And on the 7th Day, We Went to Work at 7PM

I call this: summer stock,theatre — Posted by KP @ 10:31 pm

Tomorrow is our daylight day of rest, which means our day off is not really a day off. It’s allowed on a lot of contracts for the week of the first public performance. It means that on what would normally be the day off you can rehearse, but you have to start after 7PM. At Reagle this feels something like a regular performance day. We come in, run the show, do notes and go home. If there is extra time and problems to be fixed, selected trouble spots will be worked either before or after the run. I find it a pretty relaxing day, because I figure we’ve gotten through tech, and even if something bad happens, it’ll be over in five hours or less.
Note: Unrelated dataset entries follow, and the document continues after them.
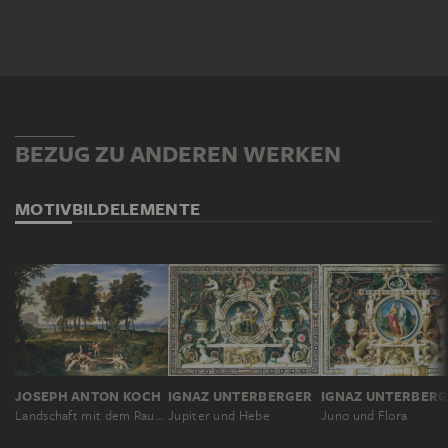
BEZUG ZU ANDEREN WERKEN
MOTIV
BILDELEMENTE
JOSEPH ANTON KOCH
IGNAZ UNTERBERGER
IGNAZ UNTERBER
Landschaft mit dem Raub des Hylas
Jupiter und Hebe
Juno und Flora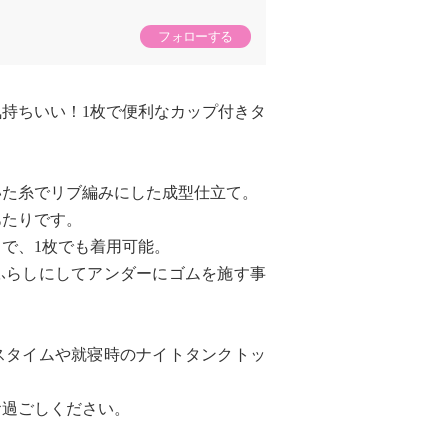
フォローする
持ちいい！1枚で便利なカップ付きタ
いた糸でリブ編みにした成型仕立て。
あたりです。
で、1枚でも着用可能。
ふらしにしてアンダーにゴムを施す事
スタイムや就寝時のナイトタンクトッ
お過ごしください。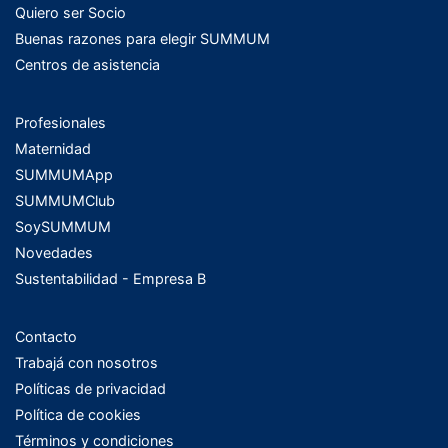
Quiero ser Socio
Buenas razones para elegir SUMMUM
Centros de asistencia
Profesionales
Maternidad
SUMMUMApp
SUMMUMClub
SoySUMMUM
Novedades
Sustentabilidad - Empresa B
Contacto
Trabajá con nosotros
Políticas de privacidad
Política de cookies
Términos y condiciones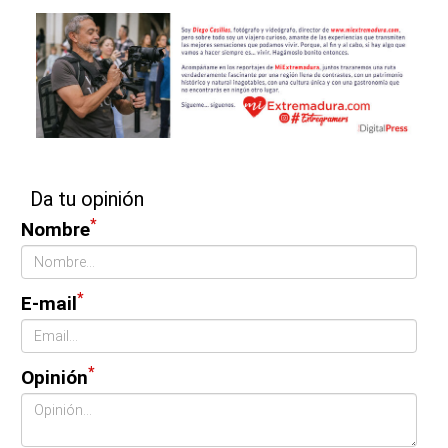
Da tu opinión
*
Nombre
*
E-mail
*
Opinión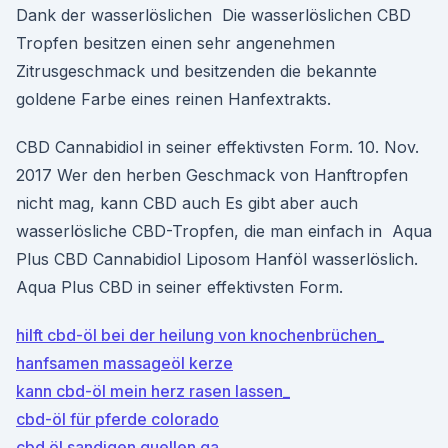
Dank der wasserlöslichen Die wasserlöslichen CBD
Tropfen besitzen einen sehr angenehmen
Zitrusgeschmack und besitzenden die bekannte
goldene Farbe eines reinen Hanfextrakts.
CBD Cannabidiol in seiner effektivsten Form. 10. Nov.
2017 Wer den herben Geschmack von Hanftropfen
nicht mag, kann CBD auch Es gibt aber auch
wasserlösliche CBD-Tropfen, die man einfach in Aqua
Plus CBD Cannabidiol Liposom Hanföl wasserlöslich.
Aqua Plus CBD in seiner effektivsten Form.
hilft cbd-öl bei der heilung von knochenbrüchen_
hanfsamen massageöl kerze
kann cbd-öl mein herz rasen lassen_
cbd-öl für pferde colorado
cbd öl sandigen quellen ga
The only anxiety left is how comfortable (or not) I am about calling the show. Sometimes I feel ready to do it for an audience, sometimes I don’t want anybody to see it. On this show, aside from a few musical cues I need to learn better, I find that the cues I miss are because I can’t talk fast enough to call them. Sometimes there’s more to explain than there is time between cues. Reagle doesn’t have a cue light system, so everything is verbal, which is challenging, but it’s good exercise. Once I have a better idea of what comes next and just how much time I have, I’ll know when I need to abbreviate. Better/earlier warnings will also help me to avoid having to say too much with the actual cues. I actually don’t have the warnings written in my book yet, I’ve just been flipping ahead to the cues themselves and reading them off. I plan to bring my script to the laundromat tomorrow and work on it then. That’s all I’ve got planned for the daylight day of rest. Well I might go to the Apple Store and see if they’ve got one of those DVI-to-RCA/S-video adapters. I almost needed it today for the projector and was kicking myself for not buying it during the week.


Tech

I call this: mac,summer stock,theatre — Posted by KP @ 8:01 pm

Well I’m finally home. Haven’t posted anything in a couple days, because we’ve been in tech. One of the more interesting parts of the process (at least if you’re blogging about stage management), and of course the time when you’re least likely to be able to do anything like blog, or sleep or eat for that matter. I did go around with my camera in my pocket at intermission on Saturday and took a few pictures.

This is the rain machine. I don’t profess to understand how it works, and quite frankly, I don’t think I want to know. I know there’s a big tank of water, two pumps, and a whole lot of hoses.

When taking that picture, I stumbled upon this, and discovered it’s the controls for the rain machine:

Now I’m sure I don’t want to know how it works.

Here’s the crew pushing the rain deck back to its storage place upstage.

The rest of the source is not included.